Bill bought me a monthly bus pass the other day since money is a bit tight for me these days. I think he was inspired by Turk getting a monthly bus pass for Carla on Scrubs. I got to use it which is nice and since Bill bought it I was riding the bus for free. The bus filled up quite fast and by the time it left Hoboken it was mad packed. It pulled into the bus terminal and I strolled out into the rain listening to Rufus Wainwright’s Want One.

I got to the office and said good morning to my new coworkers and bosses. The president said hello, her lieutenant grunted. She’s Naomi, he’s Wally. Eventually my other coworkers came in all in various degrees of blue Monday feelings. The rain out a damper on most everyone’s mood. I tried to be as chipper as possible, as my plan to fit in is to kill them with kindness. As far as I’m concerned, John Ozed doesn’t exist in that office, except for the brief checking of email.

There was a report of a gas leak throughout Manhattan and parts of Hudson County NJ. No one had any idea what the gas may have been, but the shut down the Path train for a few hours because of it. I mentioned to Bill later in the day that it sounded uncannily like the beginning to The Stand. We shall see how this mysterious gas turns out. For those in other parts of the world, go to http://nytimes.com . It’s all there, I’m not making it up.

I also decided on a last ditch attempt to get my bonus from the Wolffmen by sending a guilt loaded email to the president of McMann and Tate. And it goes a little something like this:

Hi Lamisil,
I regret not being able to talk to you about my leaving McMann and Tate. I did my best but after almost nine months I was burnt out and terribly depressed, which even my therapist couldn’t help. I really didn’t have anyone to talk to at McMann and Tate regarding that and my scheduled meeting with Table Lamp, scheduled in October never materialized, which could have made a difference in the way things had turned out. It would’ve been nice to talk to SOMEONE about what was going on.

The abuse I had suffered under Felicia was no help either, from my fifth day at McMann and Tate to being told in June by Felicia to consider looking for a different job, I never really knew where I stood or what kind of performance I was doing, and believe me I did my best. At least the clients noticed and appreciated it. Then in December, I found a memo on my computer from January about how two people should have been hired to work the front desk in two shifts because one person (namely me) would get burnt out. So it seems the front desk situation is known of, but not taken care of. Which in my case could’ve made a world of difference.

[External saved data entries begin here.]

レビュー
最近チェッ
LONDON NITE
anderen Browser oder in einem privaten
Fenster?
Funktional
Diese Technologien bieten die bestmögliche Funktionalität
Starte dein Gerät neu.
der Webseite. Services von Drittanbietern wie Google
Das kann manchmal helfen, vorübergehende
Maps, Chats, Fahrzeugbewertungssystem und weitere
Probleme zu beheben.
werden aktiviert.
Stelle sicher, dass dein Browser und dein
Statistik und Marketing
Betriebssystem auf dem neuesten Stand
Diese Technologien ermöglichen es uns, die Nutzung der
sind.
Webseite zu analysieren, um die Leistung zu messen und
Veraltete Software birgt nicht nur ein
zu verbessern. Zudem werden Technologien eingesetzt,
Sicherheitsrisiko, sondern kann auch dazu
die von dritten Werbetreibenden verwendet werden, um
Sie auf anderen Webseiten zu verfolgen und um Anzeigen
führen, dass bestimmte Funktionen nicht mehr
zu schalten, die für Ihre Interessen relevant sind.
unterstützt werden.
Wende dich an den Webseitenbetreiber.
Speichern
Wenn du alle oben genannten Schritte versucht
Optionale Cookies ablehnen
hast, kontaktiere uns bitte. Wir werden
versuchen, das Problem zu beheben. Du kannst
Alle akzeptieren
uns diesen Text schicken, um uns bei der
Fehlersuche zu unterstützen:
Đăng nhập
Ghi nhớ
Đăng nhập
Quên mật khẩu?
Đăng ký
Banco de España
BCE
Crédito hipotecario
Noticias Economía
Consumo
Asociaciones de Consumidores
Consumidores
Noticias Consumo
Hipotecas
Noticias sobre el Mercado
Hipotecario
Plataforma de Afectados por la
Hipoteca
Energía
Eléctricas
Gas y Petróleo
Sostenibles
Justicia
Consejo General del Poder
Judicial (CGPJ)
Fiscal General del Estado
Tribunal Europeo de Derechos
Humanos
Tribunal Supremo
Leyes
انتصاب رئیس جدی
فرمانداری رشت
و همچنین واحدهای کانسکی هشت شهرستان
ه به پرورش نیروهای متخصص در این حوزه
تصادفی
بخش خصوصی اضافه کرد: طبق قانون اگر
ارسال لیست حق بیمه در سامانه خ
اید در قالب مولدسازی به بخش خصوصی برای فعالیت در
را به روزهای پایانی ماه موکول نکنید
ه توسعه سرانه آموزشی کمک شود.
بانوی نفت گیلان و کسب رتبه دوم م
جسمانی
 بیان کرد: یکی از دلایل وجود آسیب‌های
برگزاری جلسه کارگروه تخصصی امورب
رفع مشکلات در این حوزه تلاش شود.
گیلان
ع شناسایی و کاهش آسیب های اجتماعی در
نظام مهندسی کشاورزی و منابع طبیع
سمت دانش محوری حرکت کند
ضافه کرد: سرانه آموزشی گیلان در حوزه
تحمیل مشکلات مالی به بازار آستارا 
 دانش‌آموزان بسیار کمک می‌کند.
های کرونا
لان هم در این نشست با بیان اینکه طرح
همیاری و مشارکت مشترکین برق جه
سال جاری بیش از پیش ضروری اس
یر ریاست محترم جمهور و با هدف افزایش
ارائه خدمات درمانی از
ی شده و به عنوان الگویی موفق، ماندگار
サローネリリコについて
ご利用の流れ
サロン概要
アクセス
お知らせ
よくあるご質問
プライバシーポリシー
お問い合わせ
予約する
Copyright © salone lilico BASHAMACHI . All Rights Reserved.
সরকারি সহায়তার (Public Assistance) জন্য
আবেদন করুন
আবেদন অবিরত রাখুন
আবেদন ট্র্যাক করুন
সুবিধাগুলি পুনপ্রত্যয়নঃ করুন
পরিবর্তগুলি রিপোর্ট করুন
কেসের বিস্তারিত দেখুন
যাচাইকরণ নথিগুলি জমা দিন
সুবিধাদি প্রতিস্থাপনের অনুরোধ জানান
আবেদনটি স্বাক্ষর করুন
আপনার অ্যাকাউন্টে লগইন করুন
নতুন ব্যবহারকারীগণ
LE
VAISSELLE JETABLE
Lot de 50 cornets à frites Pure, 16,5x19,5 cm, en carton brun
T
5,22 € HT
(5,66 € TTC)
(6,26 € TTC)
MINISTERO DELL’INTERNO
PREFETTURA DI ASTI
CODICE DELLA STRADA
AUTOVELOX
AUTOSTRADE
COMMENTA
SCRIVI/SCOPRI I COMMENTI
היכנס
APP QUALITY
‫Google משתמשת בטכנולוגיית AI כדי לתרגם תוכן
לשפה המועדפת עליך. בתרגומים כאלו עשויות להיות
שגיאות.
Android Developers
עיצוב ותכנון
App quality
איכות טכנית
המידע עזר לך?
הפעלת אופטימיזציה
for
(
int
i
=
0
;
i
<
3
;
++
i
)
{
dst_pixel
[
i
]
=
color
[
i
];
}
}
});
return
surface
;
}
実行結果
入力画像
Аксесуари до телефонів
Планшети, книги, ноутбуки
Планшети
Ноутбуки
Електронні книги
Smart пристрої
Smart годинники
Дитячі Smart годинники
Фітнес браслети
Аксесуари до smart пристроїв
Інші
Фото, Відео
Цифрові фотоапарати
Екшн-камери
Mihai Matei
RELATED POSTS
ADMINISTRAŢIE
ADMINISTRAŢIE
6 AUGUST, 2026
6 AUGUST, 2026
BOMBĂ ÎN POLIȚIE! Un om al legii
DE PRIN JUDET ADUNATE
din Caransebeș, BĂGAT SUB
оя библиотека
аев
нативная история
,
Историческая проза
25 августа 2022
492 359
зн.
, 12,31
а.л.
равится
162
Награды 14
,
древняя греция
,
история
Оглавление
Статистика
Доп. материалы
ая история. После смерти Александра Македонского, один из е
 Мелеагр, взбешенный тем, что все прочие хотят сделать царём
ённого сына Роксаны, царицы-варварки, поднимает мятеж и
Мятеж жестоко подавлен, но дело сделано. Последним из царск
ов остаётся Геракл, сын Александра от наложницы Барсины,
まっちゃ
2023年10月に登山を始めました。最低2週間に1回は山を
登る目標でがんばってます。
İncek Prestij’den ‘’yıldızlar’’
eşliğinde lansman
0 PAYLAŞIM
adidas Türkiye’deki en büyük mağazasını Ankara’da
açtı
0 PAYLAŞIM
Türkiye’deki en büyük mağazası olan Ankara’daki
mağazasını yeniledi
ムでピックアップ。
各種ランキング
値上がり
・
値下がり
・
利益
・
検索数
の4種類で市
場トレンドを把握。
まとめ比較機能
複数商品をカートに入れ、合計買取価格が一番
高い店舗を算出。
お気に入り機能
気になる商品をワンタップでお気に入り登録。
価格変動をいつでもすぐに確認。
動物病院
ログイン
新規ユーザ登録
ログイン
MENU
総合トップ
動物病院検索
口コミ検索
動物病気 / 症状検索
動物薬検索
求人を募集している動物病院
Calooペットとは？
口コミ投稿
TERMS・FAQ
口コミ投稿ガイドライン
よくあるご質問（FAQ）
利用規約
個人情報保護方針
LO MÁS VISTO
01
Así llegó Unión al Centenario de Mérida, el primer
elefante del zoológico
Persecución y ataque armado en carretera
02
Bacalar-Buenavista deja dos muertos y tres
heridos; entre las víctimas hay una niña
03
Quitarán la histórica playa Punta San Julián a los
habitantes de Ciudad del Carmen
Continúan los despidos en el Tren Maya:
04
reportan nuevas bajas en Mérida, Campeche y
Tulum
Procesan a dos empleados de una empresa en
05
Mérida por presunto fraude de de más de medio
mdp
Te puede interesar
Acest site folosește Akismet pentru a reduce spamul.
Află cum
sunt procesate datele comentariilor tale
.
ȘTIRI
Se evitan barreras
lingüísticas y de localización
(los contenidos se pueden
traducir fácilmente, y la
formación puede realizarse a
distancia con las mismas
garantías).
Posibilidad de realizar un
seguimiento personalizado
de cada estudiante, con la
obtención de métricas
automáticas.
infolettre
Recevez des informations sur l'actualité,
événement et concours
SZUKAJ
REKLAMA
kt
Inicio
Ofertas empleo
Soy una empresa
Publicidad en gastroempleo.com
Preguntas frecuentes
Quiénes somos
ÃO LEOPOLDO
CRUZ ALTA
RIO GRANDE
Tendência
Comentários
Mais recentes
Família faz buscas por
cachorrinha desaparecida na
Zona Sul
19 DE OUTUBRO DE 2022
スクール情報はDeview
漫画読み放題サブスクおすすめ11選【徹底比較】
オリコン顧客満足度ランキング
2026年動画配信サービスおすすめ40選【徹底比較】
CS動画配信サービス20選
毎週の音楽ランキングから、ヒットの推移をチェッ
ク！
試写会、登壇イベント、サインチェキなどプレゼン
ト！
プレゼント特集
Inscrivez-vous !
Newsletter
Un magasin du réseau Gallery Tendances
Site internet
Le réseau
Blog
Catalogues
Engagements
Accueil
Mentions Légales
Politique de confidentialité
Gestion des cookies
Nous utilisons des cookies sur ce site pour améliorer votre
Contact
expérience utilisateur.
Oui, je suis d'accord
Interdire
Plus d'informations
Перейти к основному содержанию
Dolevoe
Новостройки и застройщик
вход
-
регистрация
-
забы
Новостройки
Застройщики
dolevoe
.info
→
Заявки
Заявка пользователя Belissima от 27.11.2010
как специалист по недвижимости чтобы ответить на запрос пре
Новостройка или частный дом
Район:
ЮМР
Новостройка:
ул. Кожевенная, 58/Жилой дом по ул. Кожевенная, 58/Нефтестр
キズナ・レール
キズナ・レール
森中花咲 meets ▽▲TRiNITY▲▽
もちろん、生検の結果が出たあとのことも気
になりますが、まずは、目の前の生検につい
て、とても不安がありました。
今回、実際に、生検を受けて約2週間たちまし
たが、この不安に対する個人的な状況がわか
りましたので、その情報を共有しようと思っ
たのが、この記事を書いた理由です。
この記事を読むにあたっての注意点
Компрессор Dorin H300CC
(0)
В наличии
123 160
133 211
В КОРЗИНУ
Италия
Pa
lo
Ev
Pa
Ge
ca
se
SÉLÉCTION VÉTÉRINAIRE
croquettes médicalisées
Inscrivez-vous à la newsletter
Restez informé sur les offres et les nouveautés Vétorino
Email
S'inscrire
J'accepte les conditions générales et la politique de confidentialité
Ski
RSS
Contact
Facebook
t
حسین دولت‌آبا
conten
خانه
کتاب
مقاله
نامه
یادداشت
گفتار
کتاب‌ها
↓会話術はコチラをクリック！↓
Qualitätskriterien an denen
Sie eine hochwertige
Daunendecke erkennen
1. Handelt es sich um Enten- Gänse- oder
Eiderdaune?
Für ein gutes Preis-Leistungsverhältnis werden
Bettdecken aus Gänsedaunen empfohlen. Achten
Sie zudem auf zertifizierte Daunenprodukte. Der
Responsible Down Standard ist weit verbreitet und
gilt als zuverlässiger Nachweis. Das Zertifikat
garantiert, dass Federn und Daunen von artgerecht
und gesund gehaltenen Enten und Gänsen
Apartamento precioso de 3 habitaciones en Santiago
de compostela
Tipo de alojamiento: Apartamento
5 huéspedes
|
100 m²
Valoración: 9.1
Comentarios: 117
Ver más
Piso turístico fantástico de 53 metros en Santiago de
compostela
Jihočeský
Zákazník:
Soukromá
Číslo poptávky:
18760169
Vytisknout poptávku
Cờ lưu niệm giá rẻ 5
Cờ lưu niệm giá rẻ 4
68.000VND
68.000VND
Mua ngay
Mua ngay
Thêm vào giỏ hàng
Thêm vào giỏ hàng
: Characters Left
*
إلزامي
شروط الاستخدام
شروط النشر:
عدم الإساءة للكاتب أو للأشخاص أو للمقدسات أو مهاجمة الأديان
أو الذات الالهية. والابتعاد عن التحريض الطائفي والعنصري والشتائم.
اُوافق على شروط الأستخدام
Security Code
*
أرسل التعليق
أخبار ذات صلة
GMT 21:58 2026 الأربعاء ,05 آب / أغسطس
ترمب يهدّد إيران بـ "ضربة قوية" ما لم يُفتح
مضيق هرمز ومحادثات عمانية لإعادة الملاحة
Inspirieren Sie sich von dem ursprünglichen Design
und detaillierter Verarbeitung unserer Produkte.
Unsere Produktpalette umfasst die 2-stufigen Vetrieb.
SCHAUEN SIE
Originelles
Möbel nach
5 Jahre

I tried not to leave McMann and Tate in the lurch and attempted to take care of supplies and whatnot to cover until someone else came in. I’m glad McMann and Tate had a good year and I had hoped to at least get some recognition bonus wise, but I did the right thing and gave notice, which is more that a few former employees did during my time of employment, and in doing the right thing I lost out on any chance for a financial recognition for whatever contribution my work had achieved for the good of the company and the clients. I told Rachel Floor Vacuum and Lydia Penguin that if there are any questions about things in the office to call me. Obviously I am still willing to help out for the good of McMann and Tate I’m glad I left on a relatively good note and I wish you and your wife, as well as the staff at McMann and Tate a happy and healthy New Year.
Regards,
John

Hey, it’s just an attempt. I’ve got nothing to lose. Just trying to guilt trip and rich hippie narcoleptic into giving me what should be mine.